The Books That Got Me Through This Year

Ok, you're right, that title is a bit melodramatic. Point taken. But here are a few books that meant a great deal to me this year. In among all the other books that I get to read because of what I do, these books were special:

Wendell Berry, Stand By Me - I read other books by Berry this year, too, and loved each of them but the short stories in Stand By Me (some of which I'd read before) were so absorbing, like oceans of calm. Often bittersweet, never less than humane and earthed in God's good but now fractured creation, these stories wove their magic in my soul on many an evening.

Martyn Lloyd-Jones, Faith on Trial - sermons on Psalm 73. It's almost getting to the point where a book like this feels like it's from a bygone age, such is the whirling speed of life. But it was so timely, so completely poised with deep spiritual wisdom. Like gulping fresh air when you've been under water too long.

CS Lewis, Perelandra and Till We Have Faces - ok, this is not one book, it's two. But I read them almost simultaneously (which could have been complicated and confusing but somehow I managed to pull it off). TWHF was intriguing, being so well loved and held by many to be CSL's finest fiction. I thoroughly enjoyed it, too. Perelandra, the second of the sci-fi trilogy I've read this year, was by turns achingly beautiful and deeply distressing, on occasion opening up worlds of meaning and shockingly humbling.

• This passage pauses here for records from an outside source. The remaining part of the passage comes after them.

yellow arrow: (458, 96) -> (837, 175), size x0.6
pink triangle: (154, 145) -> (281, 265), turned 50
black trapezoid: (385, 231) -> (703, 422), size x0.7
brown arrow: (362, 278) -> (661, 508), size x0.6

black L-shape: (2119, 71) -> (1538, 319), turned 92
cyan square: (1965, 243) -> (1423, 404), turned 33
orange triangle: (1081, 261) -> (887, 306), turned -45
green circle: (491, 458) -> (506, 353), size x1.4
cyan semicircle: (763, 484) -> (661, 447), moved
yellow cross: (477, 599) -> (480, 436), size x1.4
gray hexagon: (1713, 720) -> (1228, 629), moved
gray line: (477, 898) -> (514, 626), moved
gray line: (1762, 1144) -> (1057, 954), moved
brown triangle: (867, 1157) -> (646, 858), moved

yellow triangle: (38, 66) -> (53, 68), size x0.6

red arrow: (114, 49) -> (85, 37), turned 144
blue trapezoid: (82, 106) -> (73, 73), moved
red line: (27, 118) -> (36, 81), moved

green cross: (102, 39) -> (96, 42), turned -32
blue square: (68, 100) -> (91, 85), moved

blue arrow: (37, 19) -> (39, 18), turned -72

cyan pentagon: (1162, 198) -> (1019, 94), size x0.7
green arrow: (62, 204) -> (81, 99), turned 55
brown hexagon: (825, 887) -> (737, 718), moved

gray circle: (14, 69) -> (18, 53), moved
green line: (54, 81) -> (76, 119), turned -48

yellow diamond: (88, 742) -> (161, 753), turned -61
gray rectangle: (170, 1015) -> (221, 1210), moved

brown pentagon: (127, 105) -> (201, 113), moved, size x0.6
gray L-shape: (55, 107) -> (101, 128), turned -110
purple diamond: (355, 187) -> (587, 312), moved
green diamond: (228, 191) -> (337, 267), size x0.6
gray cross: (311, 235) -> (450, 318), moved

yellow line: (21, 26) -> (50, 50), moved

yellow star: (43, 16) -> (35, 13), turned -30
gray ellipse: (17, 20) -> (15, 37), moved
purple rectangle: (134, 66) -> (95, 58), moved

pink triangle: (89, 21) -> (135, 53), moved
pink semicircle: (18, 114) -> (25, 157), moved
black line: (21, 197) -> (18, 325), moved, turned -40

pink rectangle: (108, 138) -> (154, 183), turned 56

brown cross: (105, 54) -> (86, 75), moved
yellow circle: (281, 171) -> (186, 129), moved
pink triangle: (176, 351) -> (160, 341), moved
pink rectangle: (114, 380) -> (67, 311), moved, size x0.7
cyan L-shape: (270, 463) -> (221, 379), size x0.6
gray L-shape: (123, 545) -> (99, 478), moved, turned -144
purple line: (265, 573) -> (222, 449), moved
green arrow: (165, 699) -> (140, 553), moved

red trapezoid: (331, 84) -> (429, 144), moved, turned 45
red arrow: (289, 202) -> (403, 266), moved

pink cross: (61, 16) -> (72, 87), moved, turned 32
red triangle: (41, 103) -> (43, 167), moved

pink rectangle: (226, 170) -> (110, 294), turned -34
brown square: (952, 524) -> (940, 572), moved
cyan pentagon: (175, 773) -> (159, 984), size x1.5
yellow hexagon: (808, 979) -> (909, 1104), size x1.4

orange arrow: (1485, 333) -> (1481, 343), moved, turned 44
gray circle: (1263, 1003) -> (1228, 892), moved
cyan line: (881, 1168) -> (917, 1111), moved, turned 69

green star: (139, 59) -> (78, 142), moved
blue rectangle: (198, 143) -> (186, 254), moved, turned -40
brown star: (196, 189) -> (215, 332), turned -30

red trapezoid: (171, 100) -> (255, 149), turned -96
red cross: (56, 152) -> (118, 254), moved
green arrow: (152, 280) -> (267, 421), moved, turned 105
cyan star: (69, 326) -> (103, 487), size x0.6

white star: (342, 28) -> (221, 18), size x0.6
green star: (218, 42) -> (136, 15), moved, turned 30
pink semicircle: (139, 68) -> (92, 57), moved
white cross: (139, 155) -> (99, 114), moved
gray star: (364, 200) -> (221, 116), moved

J Todd Billings, The End of the Christian Life - written by a man with terminal cancer, this is elegant, thoughtful, pastoral wisdom at its finest. Reading it seemed to both slow time down and make it seem smaller, in light of eternal realities.

Alan Jacobs, Breaking Bread with the Dead - anything Jacobs writes is a joy to read but this was also timely (as in, for our times) and offers to help shift your perspective a few degrees. I'm so glad for it.

Marilynne Robinson, Jack and When I Was a Child I Read Books - another double A-side! It was inevitable that Jack would be in this list - such beauty and longing and sorrow - but I'm adding a book of essays, too, because they force you to slow down. They're not light reading but slowing down the mind to grapple with more than present crises was such a necessity.

Richard F Lovelace, Dynamics of Spiritual Life - this is now an older book (I'm suggesting 1979 is old only because Lovelace was writing from and for that moment in time) but remains so relevant. I don't really know enough in detail about the church history he deals with to make any informed assessment of his conclusions, and some of his predictions or hopes for the immediate future certainly don't seem to have transpired. But this is deservedly considered a classic. It rebalances thought even while pushing it further, embedding core realities more deeply and demanding they be reckoned with.

Graham Greene, Our Man in Havana - this is more by way of honourable mention, just because it made me laugh so much. I first read it when I was 17 and had a distant, 40-years-ago memory that it was enjoyable. For once, that kind of memory didn't let me down. A necessary means of escape.

There were probably more but these remain in my mind. Poetry by Christina Rossetti and Mary Oliver also figure highly but some things go without saying. And now they've been said.